By Michael Regan
The Tonawanda News
Tonawanda News — Tonawanda entrepreneurs are hoping residents take heed of the growing phenomena called Small Business Saturday, which is taking place across the country today.
Much like Black Friday, the industry-created event that has increasingly enticed shoppers to big box store sales earlier each year, Saturday’s affair also is gaining its own notoriety. The event was launched in 2010 by American Express to lure shoppers to mom and pop-run shops.
According to the U.S. Small Business Administration nearly 70 million people purchased items last year at many of the nation’s 28 million small businesses, bringing in an estimated $5.5 billion.
And while the larger retailers rake in the bulk of the billions during the holiday season, small business owners often count on that time to survive another year.
Heather Kalisiak, 43, started Martinsville Emporium in 2011 along Niagara Falls Boulevard in North Tonawanda, and has seen a groundswell of traffic at her shop specializing in homemade soaps and lip balms. She said last year’s Small Business Saturday was her strongest yet, with more than 40 people in her store at any one time.

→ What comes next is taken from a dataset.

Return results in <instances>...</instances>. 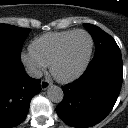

“It was my biggest day of the entire year,” she said. “I get half my sales through the year in November and December.”
Kory Schuler, who owns Sweet Briar Antiques on Broad Street in the City of Tonawanda, said he too has seen a wave of support for Small Business Saturday.
“The program has caught on and we’ve found it’s increasing every year,” he said. “As Black Friday has started earlier on Thanksgiving, customers are really embracing it. It’s a good thing. We try to encourage them to shop small 365 days a year. There’s a lot of local campaigns and national campaigns now. It really puts an emphasis on mom and pop shops.”
Kay Learned, who owns Hodgepodge on Webster Street in North Tonawanda, said she believes that American Express has thrown more of its weight behind the event with advertising, while the popularity of social media sites like Facebook also lend to awareness.
Because she accepts American Express cards, the company also sent her a welcome mat and sign that promote the small business, both of which are now situated in and around her shop.
“We do rely on local customers to stay in business,” she said. “We need foot traffic year-round but we count on it at Christmas time.”
Learned, who organized the Downtown Winter Walk in the Gateway Cities that will be held Dec. 7, said she and other local business owners have been using their own efforts as well to draw more residents to the shop local concept.
“They see our shops as having unique things,”she said. “They’re looking for niche items, they’re curious about shops that are different.”
Kalisiak, a lifelong North Tonawanda resident, will change the name of her shop and move part of it to Webster Street this week. She said when shoppers decide to spend their money locally it stays here, adding that she makes all of her products by hand and tries to buy her supplies as close to Western New York as possible.
“I like getting away from the Walmart mentality and more of the money is going to stay in the area,” she said. “When you buy something here you’re paying my daughter’s orthodontist bills, you’re helping my family.”